[RECORDED DATA]
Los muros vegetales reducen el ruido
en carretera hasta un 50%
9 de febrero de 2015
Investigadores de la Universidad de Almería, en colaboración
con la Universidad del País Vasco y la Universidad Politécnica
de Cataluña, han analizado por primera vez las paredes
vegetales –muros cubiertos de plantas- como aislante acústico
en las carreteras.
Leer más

...

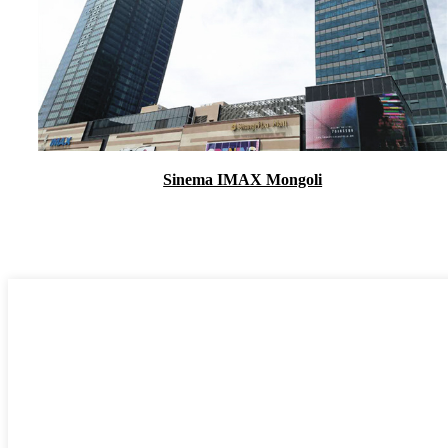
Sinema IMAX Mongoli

--

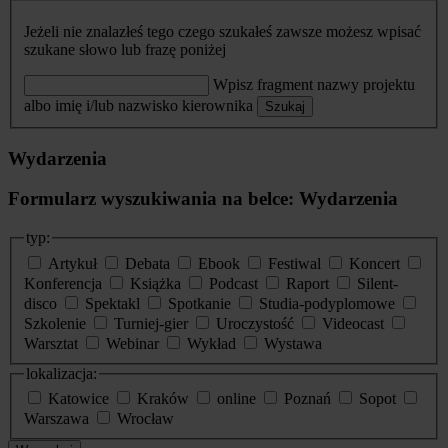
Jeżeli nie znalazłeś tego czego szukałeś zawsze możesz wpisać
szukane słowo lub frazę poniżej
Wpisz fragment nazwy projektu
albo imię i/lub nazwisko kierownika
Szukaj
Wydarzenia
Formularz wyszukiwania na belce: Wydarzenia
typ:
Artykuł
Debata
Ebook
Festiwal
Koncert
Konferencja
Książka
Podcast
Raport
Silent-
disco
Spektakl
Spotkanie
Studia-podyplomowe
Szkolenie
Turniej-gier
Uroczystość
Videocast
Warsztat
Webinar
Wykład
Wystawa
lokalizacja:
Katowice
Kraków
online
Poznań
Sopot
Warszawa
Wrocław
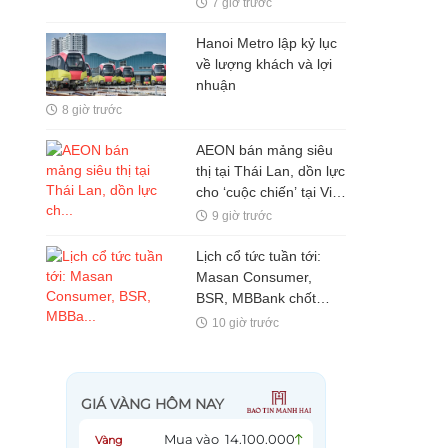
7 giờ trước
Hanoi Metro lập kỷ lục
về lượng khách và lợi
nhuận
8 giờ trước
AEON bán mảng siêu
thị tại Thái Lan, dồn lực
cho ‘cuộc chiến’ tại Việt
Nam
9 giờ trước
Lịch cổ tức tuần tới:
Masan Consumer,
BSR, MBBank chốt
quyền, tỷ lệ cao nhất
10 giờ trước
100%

[EXERCISE BRIEF] Scan the lines above for the word "Wydarzenia". Return each one that has it.

[YOUR RESPONSE]
Wydarzenia
Formularz wyszukiwania na belce: Wydarzenia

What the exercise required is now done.